Building a dataset from large number of CSV

Hi there!

I am trying to build a dataset for further NN training.

I want to prepare a training dataset from files that are stored separately and my question, for now, is how to do it efficiently?

DATA I have a lot of data - more than one million files each CSV file represents a case: it contains the following columns:

y1 | x_val | Z1 | Z2 | … | y2

where column
y1 - input array - about 1000 elements each,
x_val - another input array (the same size)
Z1, Z2, … - additional columns that can be used as features for the training of NN in future.
y2 - output for this case (the same size as first input array)

The main idea is to train NN using y1 and x_val as inputs to predict y2 as output.

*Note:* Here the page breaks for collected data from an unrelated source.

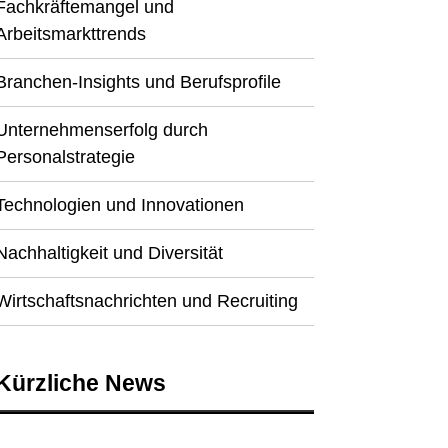
Fachkräftemangel und
Arbeitsmarkttrends
Branchen-Insights und Berufsprofile
Unternehmenserfolg durch
Personalstrategie
Technologien und Innovationen
Nachhaltigkeit und Diversität
Wirtschaftsnachrichten und Recruiting
Kürzliche News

I use the next code to build a dataset from separate files:

# Define the path to the input and output data
input_path = 'data/marked/'

# Get the list of input files
input_files = os.listdir(input_path)
# lists for dataset handling
input_data = []
output_data = []

for i, file in enumerate(input_files):
    # Read the input data and output from the CSV file
    df = pd.read_csv(input_path + file)
    # Select the needed columns for the input data
    # Reshape the input data to fit the neural network input
    input_data_from_csv = df[['y1','x_val']].values.T
    
    input_data.append(input_data_from_csv)
    # Append the output data to the list
    output_data.append(df['y2'].values)

# Convert the lists to numpy arrays
X = np.array(input_data)
y = np.array(output_data)

print("Memory size of numpy array X in bytes:", X.size * X.itemsize)
print("Memory size of numpy array y in bytes:", y.size * y.itemsize)

# splitting the dataset
X_train, X_test, y_train, y_test = train_test_split(X, y, test_size=0.25, random_state=42)

As the number of files is large - it can’t be loaded into memory (but it works fine with relatively small amounts of data).
For example, for reduced dataset of 1000 files:

Memory size of numpy array X in bytes: 11936000
Memory size of numpy array y in bytes: 5968000

How to construct and save the dataset for training in an efficient way?

And how to save it in a form that is convenient load and process in future?
(I know about Tensorflow.Dataset but how to use it in this case?)

It will be good if you can provide some code examples.

There’s a good solution here: Load CSV data  |  TensorFlow Core

The idea is you create a dataset with your data. That’s lazily loaded and you can apply a preprocessing on it.